-- Opening Marker --

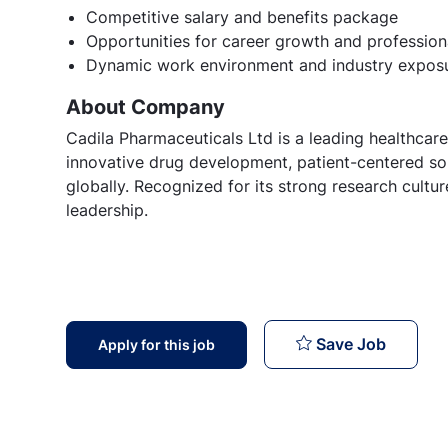
Competitive salary and benefits package
Opportunities for career growth and professio
Dynamic work environment and industry expos
About Company
Cadila Pharmaceuticals Ltd is a leading healthcare
innovative drug development, patient-centered sol
globally. Recognized for its strong research cult
leadership.
Vice Pre
Save Job
Apply for this job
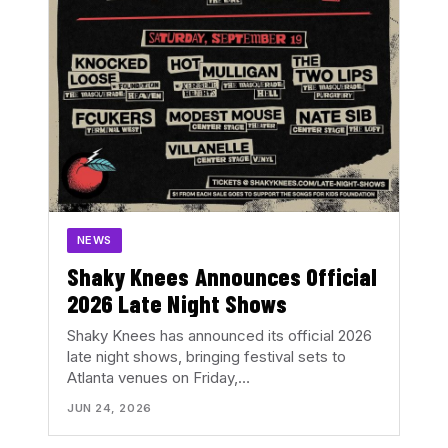
NEWS
Shaky Knees Announces Official
2026 Late Night Shows
Shaky Knees has announced its official 2026
late night shows, bringing festival sets to
Atlanta venues on Friday,…
JUN 24, 2026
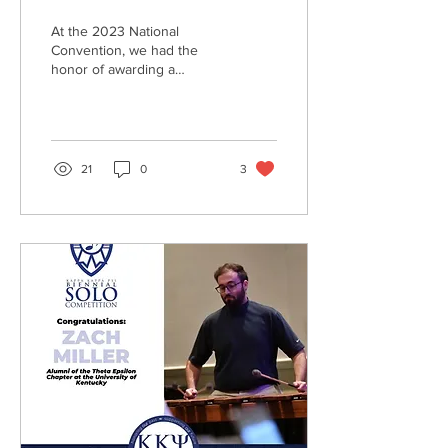
At the 2023 National
Convention, we had the
honor of awarding a
Zachary Stoddard Young
Alumni Award to Rebekah
Franolich, Life Member of...
21
0
3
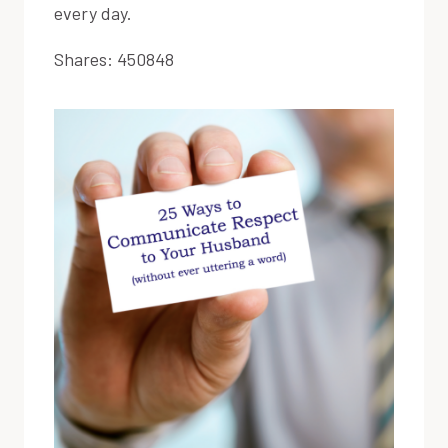
every day.
Shares:
450848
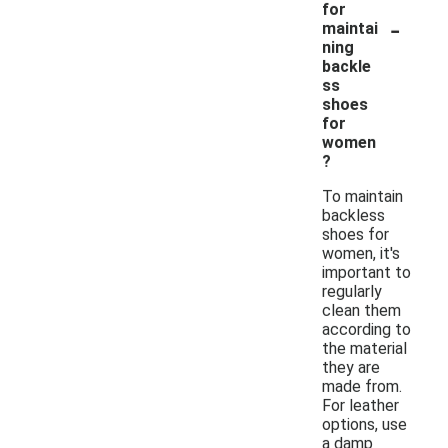
for
-
maintai
ning
backle
ss
shoes
for
women
?
To maintain
backless
shoes for
women, it's
important to
regularly
clean them
according to
the material
they are
made from.
For leather
options, use
a damp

-- Closing Marker --

■ What is required: Would you filter the records and copy each line that contains the word "Shaky"?

■ Completed task:
Shaky Knees Announces Official
Shaky Knees has announced its official 2026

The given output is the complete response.